I ran into a fair amount of issues with 16-bit code; qemu doesn't check segmentation limits but real hardware does. Real hardware would crash, but it worked fine in qemu. My kernel is multiboot and I use 3rd party bootloaders, but I do SMP, on x86, that involves starting the Application Processors in 16-bit real mode and then moving them into 32-bit modes, but you have to do the segmentation dance correctly until you get there; doesn't help when qemu just lets you do whatever. :P
PS 12 hour days are a lot; hope you're getting all your other stuff done :P
virtio-net makes a lot of sense for VM testing - I'll look into implementing that alongside the RTL8139 driver.
v86 is a really cool idea, having Aurion OS run in a browser would be amazing for demos. I'll definitely explore that.
And yeah, the 12 hour days were intense but honestly I was having so much fun I barely noticed haha. School still gets done though :)
Everything in that account has appeared in the last 6mo. Very unnatural commit activity, and clearly contradicts the claim that this is their first OS project. Is linked to a faceless YT channel.
The account is newer because I only recently started putting my projects on GitHub. I've been programming in C and Assembly for a while before that, just locally on my machine.

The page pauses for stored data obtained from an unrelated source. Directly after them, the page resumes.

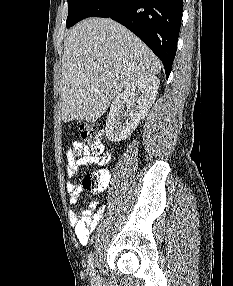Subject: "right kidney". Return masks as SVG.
Here are the masks:
<instances>
[{
  "label": "right kidney",
  "instance_id": "obj_1",
  "mask_svg": "<svg viewBox=\"0 0 233 286\" xmlns=\"http://www.w3.org/2000/svg\"><path fill=\"white\" fill-rule=\"evenodd\" d=\"M159 84L157 76L142 75L129 83L124 91L114 98L105 126L109 141L119 142L131 135L154 103ZM125 104L127 109L122 117L121 110Z\"/></svg>",
  "mask_w": 233,
  "mask_h": 286
}]
</instances>
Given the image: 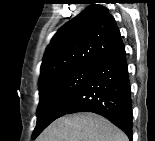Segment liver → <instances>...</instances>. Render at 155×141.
Masks as SVG:
<instances>
[{
    "mask_svg": "<svg viewBox=\"0 0 155 141\" xmlns=\"http://www.w3.org/2000/svg\"><path fill=\"white\" fill-rule=\"evenodd\" d=\"M39 141H128V138L100 115L77 113L56 119Z\"/></svg>",
    "mask_w": 155,
    "mask_h": 141,
    "instance_id": "liver-1",
    "label": "liver"
}]
</instances>
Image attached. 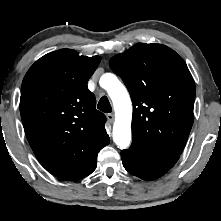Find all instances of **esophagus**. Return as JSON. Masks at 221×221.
Masks as SVG:
<instances>
[{"label": "esophagus", "instance_id": "esophagus-1", "mask_svg": "<svg viewBox=\"0 0 221 221\" xmlns=\"http://www.w3.org/2000/svg\"><path fill=\"white\" fill-rule=\"evenodd\" d=\"M107 119L110 123H112L114 121V114L112 113L107 114Z\"/></svg>", "mask_w": 221, "mask_h": 221}]
</instances>
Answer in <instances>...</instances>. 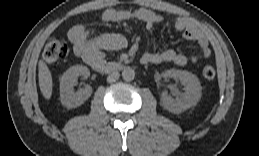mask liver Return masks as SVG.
I'll return each instance as SVG.
<instances>
[{"instance_id":"liver-1","label":"liver","mask_w":259,"mask_h":156,"mask_svg":"<svg viewBox=\"0 0 259 156\" xmlns=\"http://www.w3.org/2000/svg\"><path fill=\"white\" fill-rule=\"evenodd\" d=\"M38 79L43 97L49 100L52 95L53 81L51 72L43 60H39L38 63Z\"/></svg>"}]
</instances>
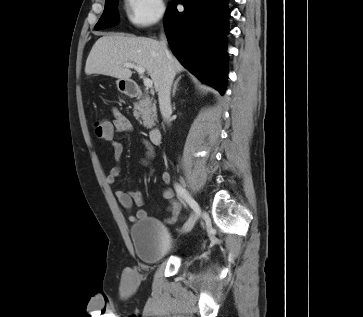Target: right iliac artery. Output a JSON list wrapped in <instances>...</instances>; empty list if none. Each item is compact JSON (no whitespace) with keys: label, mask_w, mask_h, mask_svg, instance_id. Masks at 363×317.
Listing matches in <instances>:
<instances>
[{"label":"right iliac artery","mask_w":363,"mask_h":317,"mask_svg":"<svg viewBox=\"0 0 363 317\" xmlns=\"http://www.w3.org/2000/svg\"><path fill=\"white\" fill-rule=\"evenodd\" d=\"M176 191L178 193V195L184 199L188 204L189 206L197 213L199 214L200 210H199V206L198 204L196 203V201L194 199H192L190 197V195L187 193V191L182 187L180 186L179 184L176 185Z\"/></svg>","instance_id":"obj_1"}]
</instances>
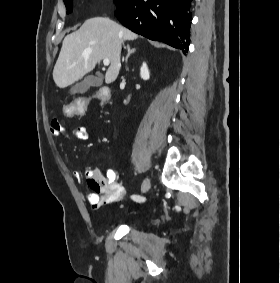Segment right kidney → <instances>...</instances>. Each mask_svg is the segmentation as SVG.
I'll list each match as a JSON object with an SVG mask.
<instances>
[{
    "label": "right kidney",
    "mask_w": 280,
    "mask_h": 283,
    "mask_svg": "<svg viewBox=\"0 0 280 283\" xmlns=\"http://www.w3.org/2000/svg\"><path fill=\"white\" fill-rule=\"evenodd\" d=\"M140 76L143 80H148L150 77L149 69L146 65V63H143L140 69Z\"/></svg>",
    "instance_id": "1"
}]
</instances>
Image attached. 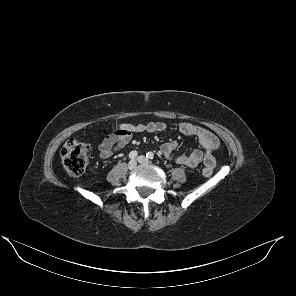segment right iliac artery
<instances>
[{"mask_svg":"<svg viewBox=\"0 0 296 296\" xmlns=\"http://www.w3.org/2000/svg\"><path fill=\"white\" fill-rule=\"evenodd\" d=\"M137 155H138L137 151H131L129 153V158L135 159L137 157Z\"/></svg>","mask_w":296,"mask_h":296,"instance_id":"1","label":"right iliac artery"}]
</instances>
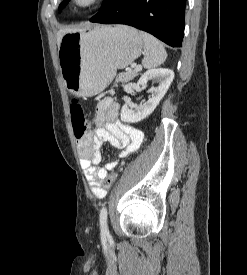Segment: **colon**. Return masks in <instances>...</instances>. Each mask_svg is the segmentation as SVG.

The commit activity might look unusual because I worked in very intense 12h/day sprints over 14 days.
As for AI, I'm happy to do a live walkthrough of any part of the codebase, explain the design decisions, or answer any specific technical questions about the implementation.
I appreciate the scrutiny though it keeps the community honest!

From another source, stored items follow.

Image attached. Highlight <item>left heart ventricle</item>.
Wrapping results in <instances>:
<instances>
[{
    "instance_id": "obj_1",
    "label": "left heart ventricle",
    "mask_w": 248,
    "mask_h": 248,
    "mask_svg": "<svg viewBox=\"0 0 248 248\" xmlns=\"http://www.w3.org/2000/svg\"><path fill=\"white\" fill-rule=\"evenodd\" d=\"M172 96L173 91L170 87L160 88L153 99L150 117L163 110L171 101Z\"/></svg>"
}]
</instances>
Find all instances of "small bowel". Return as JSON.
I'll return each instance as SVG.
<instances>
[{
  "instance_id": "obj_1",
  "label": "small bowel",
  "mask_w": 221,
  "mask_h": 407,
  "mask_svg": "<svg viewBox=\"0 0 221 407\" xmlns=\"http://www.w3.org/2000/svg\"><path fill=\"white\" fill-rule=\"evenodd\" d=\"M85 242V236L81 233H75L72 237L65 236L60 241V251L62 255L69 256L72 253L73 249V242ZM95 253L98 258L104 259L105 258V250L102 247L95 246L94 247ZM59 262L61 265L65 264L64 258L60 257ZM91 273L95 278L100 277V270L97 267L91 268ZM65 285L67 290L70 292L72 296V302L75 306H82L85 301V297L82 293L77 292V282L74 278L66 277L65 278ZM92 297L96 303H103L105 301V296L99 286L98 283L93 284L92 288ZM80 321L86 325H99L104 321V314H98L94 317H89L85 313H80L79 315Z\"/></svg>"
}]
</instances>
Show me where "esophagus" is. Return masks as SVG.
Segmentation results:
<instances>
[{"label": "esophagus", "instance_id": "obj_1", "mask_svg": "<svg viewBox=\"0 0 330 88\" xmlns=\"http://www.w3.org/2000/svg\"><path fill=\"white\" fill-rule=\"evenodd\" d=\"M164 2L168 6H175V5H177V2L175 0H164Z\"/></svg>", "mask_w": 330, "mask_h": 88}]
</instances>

That's a weird way to put it.
The commit activity looks unusual because it's a completed project whose files were individually committed in alphabetical order. There's no development history.
Assembly for anything that HAS to be assembly: bootloader, GDT/IDT setup, interrupt handlers, context switching, and port I/O wrappers.

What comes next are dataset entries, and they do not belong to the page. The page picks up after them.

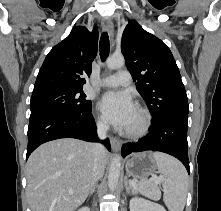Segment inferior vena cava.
<instances>
[{"label":"inferior vena cava","mask_w":221,"mask_h":211,"mask_svg":"<svg viewBox=\"0 0 221 211\" xmlns=\"http://www.w3.org/2000/svg\"><path fill=\"white\" fill-rule=\"evenodd\" d=\"M108 129H109V126L105 122L97 123V133L100 139L106 138ZM92 151H93V156H94V163H93V169H92V188H93L96 182L104 174V166L101 162V157L105 152V148L102 144L95 143L92 146Z\"/></svg>","instance_id":"obj_1"}]
</instances>
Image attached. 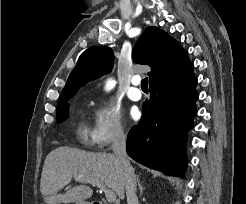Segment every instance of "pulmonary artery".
<instances>
[{
    "label": "pulmonary artery",
    "mask_w": 246,
    "mask_h": 204,
    "mask_svg": "<svg viewBox=\"0 0 246 204\" xmlns=\"http://www.w3.org/2000/svg\"><path fill=\"white\" fill-rule=\"evenodd\" d=\"M131 84V87L127 91V96L132 101H139L142 98V92L138 88V85L140 84V77H133Z\"/></svg>",
    "instance_id": "1"
}]
</instances>
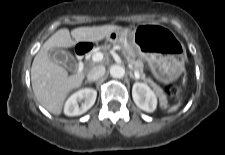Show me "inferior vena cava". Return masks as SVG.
<instances>
[{
    "label": "inferior vena cava",
    "instance_id": "inferior-vena-cava-1",
    "mask_svg": "<svg viewBox=\"0 0 225 155\" xmlns=\"http://www.w3.org/2000/svg\"><path fill=\"white\" fill-rule=\"evenodd\" d=\"M105 74V67L103 65L94 66L87 74L88 81H95Z\"/></svg>",
    "mask_w": 225,
    "mask_h": 155
}]
</instances>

C for everything else: window manager, apps, drivers, GUI rendering.
Some parts I probably could have done in C with inline assembly but I found writing pure ASM for the low-level stuff helped me understand exactly what was happening at the hardware level.
What choices looked different to you? I'd love to hear your perspective always looking to improve!
I think AI is a great learning tool when you're trying to understand low-level concepts for the first time.
What was your inspiration for the filesystem?
The filesystem is currently pretty simple - a basic flat structure on the ATA drive. I was inspired by FAT-style simplicity since I needed something working quickly for the Notepad save/load feature.
Planning to implement something more robust, as the project grows.
What would you recommend for a hobby OS filesystem?
sigh
I started with C because most osdev resources and tutorials use C, and I wanted to understand manual memory management at the lowest level first.
Might explore rewriting parts in Rust or Zig in the future, the safety guarantees do sound appealing for kernel code!